Commercial Business:

Launched 8 new products during the first quarter;
Athenex Pharmaceutical Division ("APD") currently markets 19 products in the U.S. with 32 SKUs; and
Athenex Pharma Solutions ("APS"), our 503(b) outsourced facility, currently markets 5 products with 23 SKUs.
First Quarter 2018 Financial Results:

Revenue for the three months ended March 31, 2018 was $37.8 million, an increase of $33.2 million, as compared to $4.6 million for the three months ended March 31, 2017. The increase was primarily attributable to $25.0 million in upfront license fees related to the collaboration agreement with Almirall, S.A., $8.6 million specialty products sold through our Commercial Platform, and $0.4 million in the sales of our 503B products. This was offset by decreases in other out-licensing fees of $0.5 million, contract manufacturing revenue of $0.2 million and API and medical device sales of $0.1 million.
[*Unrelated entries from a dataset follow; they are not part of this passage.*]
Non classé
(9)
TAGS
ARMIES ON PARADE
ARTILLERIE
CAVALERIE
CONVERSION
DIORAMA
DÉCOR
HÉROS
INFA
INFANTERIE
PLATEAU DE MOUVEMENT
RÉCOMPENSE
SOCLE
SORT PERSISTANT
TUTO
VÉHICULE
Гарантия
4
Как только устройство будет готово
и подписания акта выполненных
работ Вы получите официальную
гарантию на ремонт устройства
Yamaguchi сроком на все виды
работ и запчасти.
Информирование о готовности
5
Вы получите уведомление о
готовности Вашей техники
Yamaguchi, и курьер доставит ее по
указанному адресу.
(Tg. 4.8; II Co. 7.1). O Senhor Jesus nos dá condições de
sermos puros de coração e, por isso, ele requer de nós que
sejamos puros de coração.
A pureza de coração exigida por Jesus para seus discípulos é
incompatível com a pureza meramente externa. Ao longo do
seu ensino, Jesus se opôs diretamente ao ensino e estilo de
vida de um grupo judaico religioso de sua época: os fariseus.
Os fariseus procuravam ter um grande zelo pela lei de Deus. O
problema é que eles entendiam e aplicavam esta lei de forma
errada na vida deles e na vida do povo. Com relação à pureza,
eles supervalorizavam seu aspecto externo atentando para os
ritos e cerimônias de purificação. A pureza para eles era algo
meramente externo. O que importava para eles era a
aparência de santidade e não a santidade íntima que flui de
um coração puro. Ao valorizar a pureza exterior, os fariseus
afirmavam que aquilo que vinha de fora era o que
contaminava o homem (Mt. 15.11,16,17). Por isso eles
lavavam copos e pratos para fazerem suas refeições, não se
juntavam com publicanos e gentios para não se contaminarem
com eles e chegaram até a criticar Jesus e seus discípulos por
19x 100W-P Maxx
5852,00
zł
Cost of product sales for the three months ended March 31, 2018 totaled $11.3 million, an increase of $8.5 million, as compared to $2.8 million for the three months ended March 31, 2017. This was primarily due to the increase of $7.2 million cost of product sales from the recently launched specialty products and $1.3 million cost of product sales from 503B and API products. The decrease in gross profit was primarily due to the impact of the costs incurred for the scale-up of production for new products in our 503B outsourcing facility.

Research and development expenses for the three months ended March 31, 2018 totaled $21.3 million, a decrease of $5.1 million, as compared to $26.4 million for the three months ended March 31, 2017. This was primarily due to $14.4 million decreased of drug licensing fees to Hanmi and Gland and offset by $6.9 million increase of clinical study costs for Phase III trials of Oraxol and KX-01 Ointment, $1.0 million increase of compensation expenses, $0.9 million increase of product development and supplies related to 503B products and $0.5 million increase in preclinical studies and API R&D expenses.
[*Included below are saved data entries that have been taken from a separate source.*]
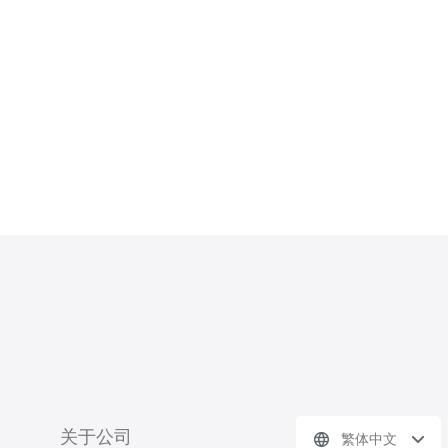
关于公司
繁体中文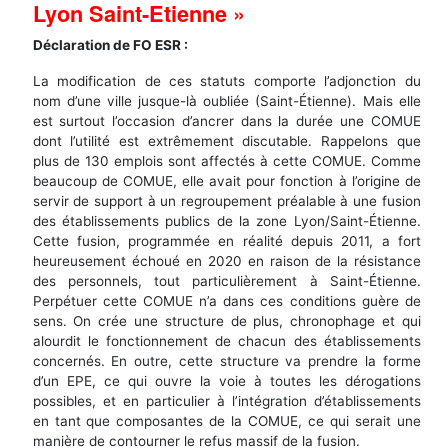
Lyon Saint-Etienne »
Déclaration de FO ESR :
La modification de ces statuts comporte l’adjonction du
nom d’une ville jusque-là oubliée (Saint-Étienne). Mais elle
est surtout l’occasion d’ancrer dans la durée une COMUE
dont l’utilité est extrêmement discutable. Rappelons que
plus de 130 emplois sont affectés à cette COMUE. Comme
beaucoup de COMUE, elle avait pour fonction à l’origine de
servir de support à un regroupement préalable à une fusion
des établissements publics de la zone Lyon/Saint-Étienne.
Cette fusion, programmée en réalité depuis 2011, a fort
heureusement échoué en 2020 en raison de la résistance
des personnels, tout particulièrement à Saint-Étienne.
Perpétuer cette COMUE n’a dans ces conditions guère de
sens. On crée une structure de plus, chronophage et qui
alourdit le fonctionnement de chacun des établissements
concernés. En outre, cette structure va prendre la forme
d’un EPE, ce qui ouvre la voie à toutes les dérogations
possibles, et en particulier à l’intégration d’établissements
en tant que composantes de la COMUE, ce qui serait une
manière de contourner le refus massif de la fusion.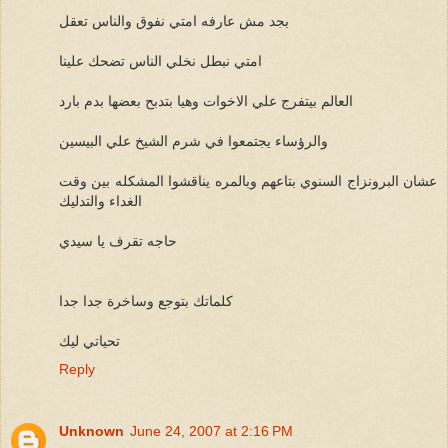
بجد مش عارفه امتي نفوق والناس تعقل
امتي نبطل نخلي الناس تضحك علينا
العالم بيتفرج علي الاخوات وهيا بتدبح بعضها بدم بارد
والرؤساء يجتمعوا في شرم الشيخ علي البيسين
عشان البرونزاج السنوي بتاعهم وبالمره يناقشوا المشكله بين وقت
الغداء والتدليك
حاجه تقرف يا سيدي
كلماتك بتوجع وساخرة جدا جدا
تحياتي ليك
Reply
Unknown
June 24, 2007 at 2:16 PM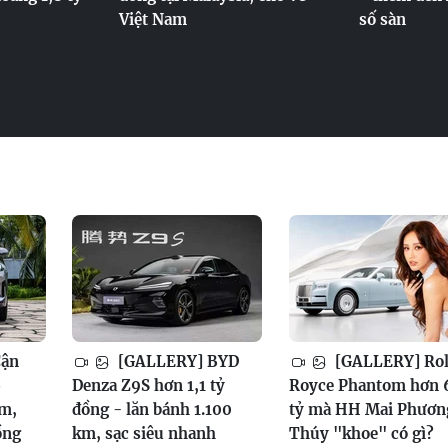
Việt Nam
số sàn
Cận
[GALLERY] BYD
[GALLERY] Rol
6
Denza Z9S hơn 1,1 tỷ
Royce Phantom hơn 
am,
đồng - lăn bánh 1.100
tỷ mà HH Mai Phươn
ồng
km, sạc siêu nhanh
Thúy "khoe" có gì?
Selling, general and administrative expenses for the three months ended March 31, 2018, totaled $13.1 million, an increase of $3.3 million, as compared to $9.8 million for the three months ended March 31, 2017. The increase was primarily due to a $1.4 million increase of compensation expenses, $1.4 million increase of office expenses and professional fees and a $0.5 million increase of sales and marketing costs related to the launch of our proprietary products.
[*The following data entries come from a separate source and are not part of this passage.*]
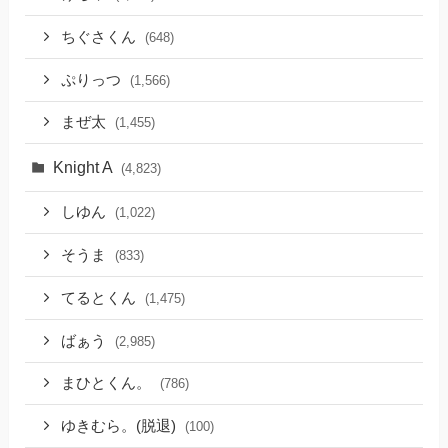
ちぐさくん
(648)
ぷりっつ
(1,566)
まぜ太
(1,455)
Knight A
(4,823)
しゆん
(1,022)
そうま
(833)
てるとくん
(1,475)
ばぁう
(2,985)
まひとくん。
(786)
ゆきむら。(脱退)
(100)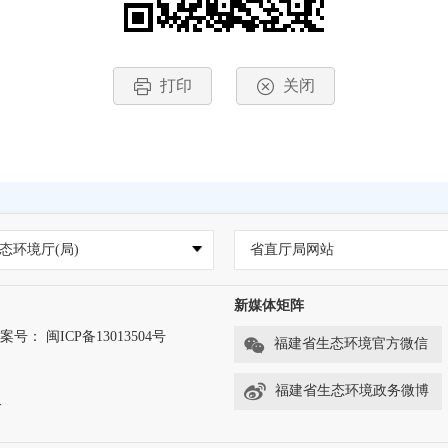
打印
关闭
态环境厅(局)
省直厅局网站
新媒体矩阵
案号： 闽ICP备13013504号
福建省生态环境官方微信
福建省生态环境政务微博
务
For the three months ended March 31, 2018, the Company incurred a net loss of $7.3 million compared to a net loss of $41.0 million a year ago.

Cash and cash equivalents and short-term investments totaled $106.5 million as of March 31, 2018, compared to $51.0 million as of December 31, 2017. This increase was due to an underwritten public offering of 4,765,000 shares of common stock in the first quarter of 2018, pursuant to which the Company raised net proceeds of $68.1 million, net of underwriting discounts, commissions and offering expenses and an upfront license fee payment of $30 million from Almirall. The Company believes that its existing cash and cash equivalents and short-term investments will be sufficient to fund current operating plans through approximately early-2019.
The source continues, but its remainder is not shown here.